Septuagint (LXX): kai te Noemin aner gnorimos to andri autes o de aner dunatos ischui ek tes suggeneias Abimelech kai onoma auto Boos - for explanation of verb parsing abbreviations in parentheses after each verb English of Septuagint: And Noemin had a friend an acquaintance of her husband, and the man was a mighty man of the kindred of Elimelech, and his name was Booz From paper - An Adjusted Symmetrical Structuring Of Ruth - A Boyd Luter Summary - Ruth 2 takes place predominantly in the backdrop of a Bethlehem barley field and masterfully weaves together the lives of 3 ordinary people (Naomi, Ruth and Boaz) and one extraordinary God, Who is purposefully, providentially working out His redemptive plan for all of mankind in the ordinary events of life.

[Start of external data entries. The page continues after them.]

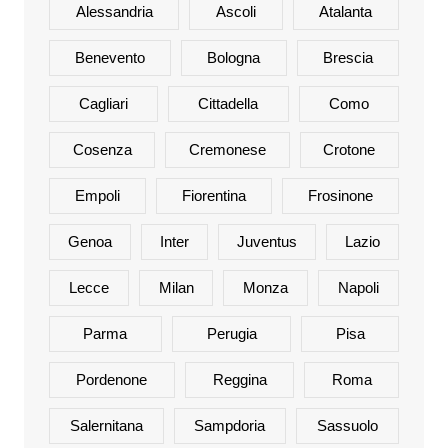
Alessandria
Ascoli
Atalanta
Benevento
Bologna
Brescia
Cagliari
Cittadella
Como
Cosenza
Cremonese
Crotone
Empoli
Fiorentina
Frosinone
Genoa
Inter
Juventus
Lazio
Lecce
Milan
Monza
Napoli
Parma
Perugia
Pisa
Pordenone
Reggina
Roma
Salernitana
Sampdoria
Sassuolo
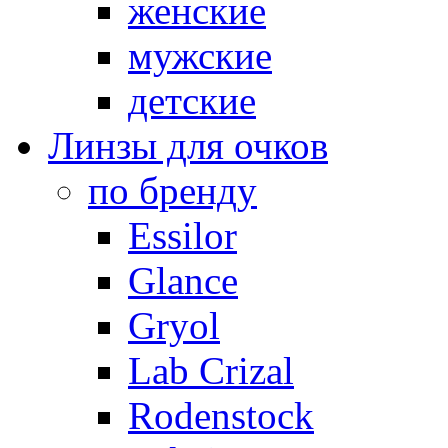
женские
мужские
детские
Линзы для очков
по бренду
Essilor
Glance
Gryol
Lab Crizal
Rodenstock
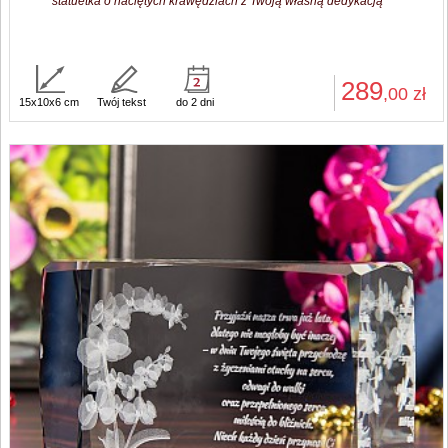
statuetka o naciętych krawędziach z Twoją własną dedykacją
289
,00
zł
15x10x6 cm
Twój tekst
do 2 dni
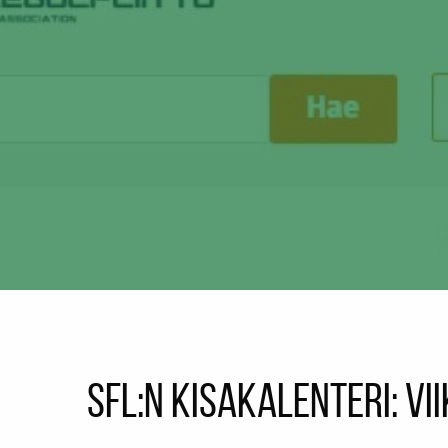
SFL:n kisakalenteri: vi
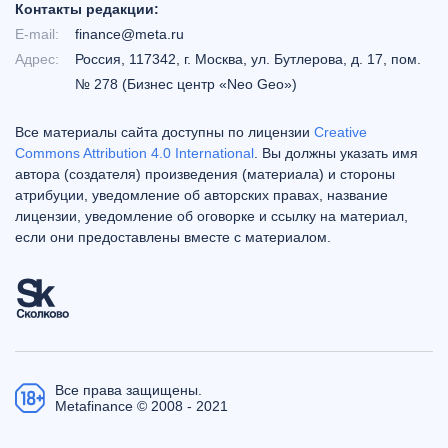
Контакты редакции:
E-mail:
finance@meta.ru
Адрес:
Россия, 117342, г. Москва, ул. Бутлерова, д. 17, пом.
№ 278 (Бизнес центр «Neo Geo»)
Все материалы сайта доступны по лицензии
Creative
Commons Attribution 4.0 International
. Вы должны указать имя
автора (создателя) произведения (материала) и стороны
атрибуции, уведомление об авторских правах, название
лицензии, уведомление об оговорке и ссылку на материал,
если они предоставлены вместе с материалом.
Все права защищены.
Metafinance © 2008 - 2021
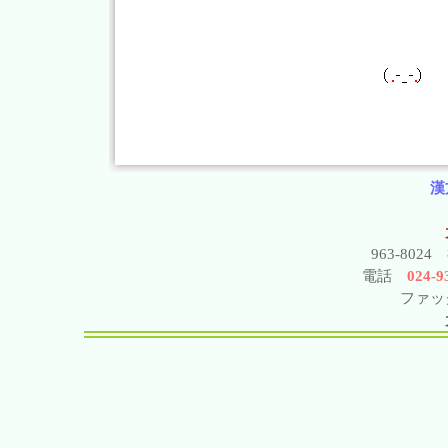
漢
963-802
電話
024-93
ファック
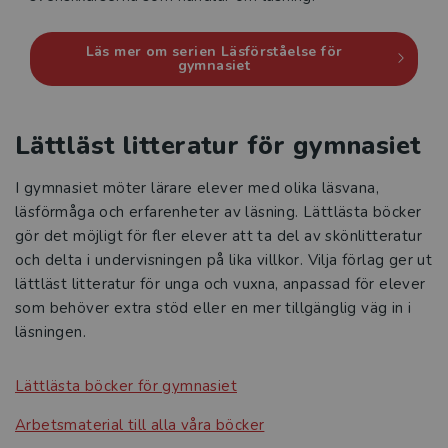
Läs mer om serien Läsförståelse för
gymnasiet
Lättläst litteratur för gymnasiet
I gymnasiet möter lärare elever med olika läsvana,
läsförmåga och erfarenheter av läsning. Lättlästa böcker
gör det möjligt för fler elever att ta del av skönlitteratur
och delta i undervisningen på lika villkor. Vilja förlag ger ut
lättläst litteratur för unga och vuxna, anpassad för elever
som behöver extra stöd eller en mer tillgänglig väg in i
läsningen.
Lättlästa böcker för gymnasiet
Arbetsmaterial till alla våra böcker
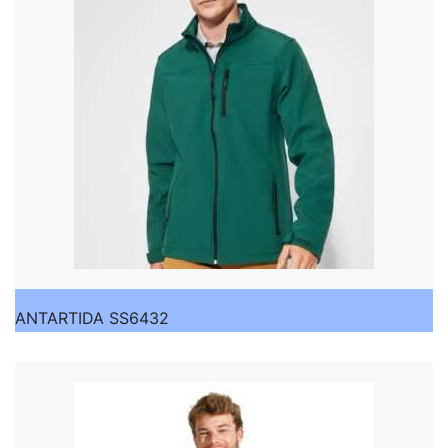
ANTARTIDA SS6432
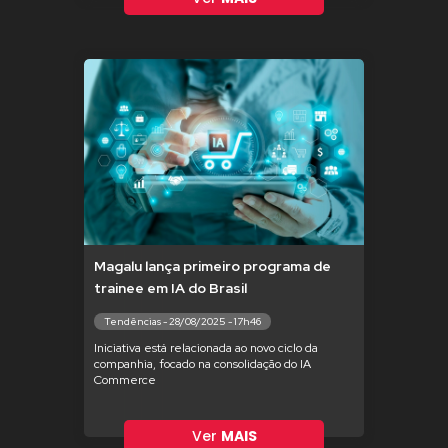
Magalu lança primeiro programa de
trainee em IA do Brasil
Tendências - 28/08/2025 - 17h46
Iniciativa está relacionada ao novo ciclo da
companhia, focado na consolidação do IA
Commerce
Ver
MAIS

The events that occur during what otherwise seems to be just another humdrum 24 hour day would prove to have eternal, extraordinary consequences!

In the first five verses of the book, ten years whizzed by.

A famine started and ended, a family migrated, two marriages were made, and three men died.

Now we have an entire chapter that covers just one day.

That also ought to persuade us to listen very carefully to the details, to observe the scene, to wonder and enter into what these people experienced.

For three thousand years people have been blessed by reading what took place on this particular day when Ruth and Boaz began their relationship.

(Ruth 2:1-16: One Fine Day) Kinsman (04129)(moda from yadah = to know) is not the Hebrew word Goel (word study) (kinsman redeemer) but the Hebrew noun moda or "mowda" which means simply a relative (used of Boaz once more in Ruth 3:2) and is derived from the Hebrew verb yada which means to know.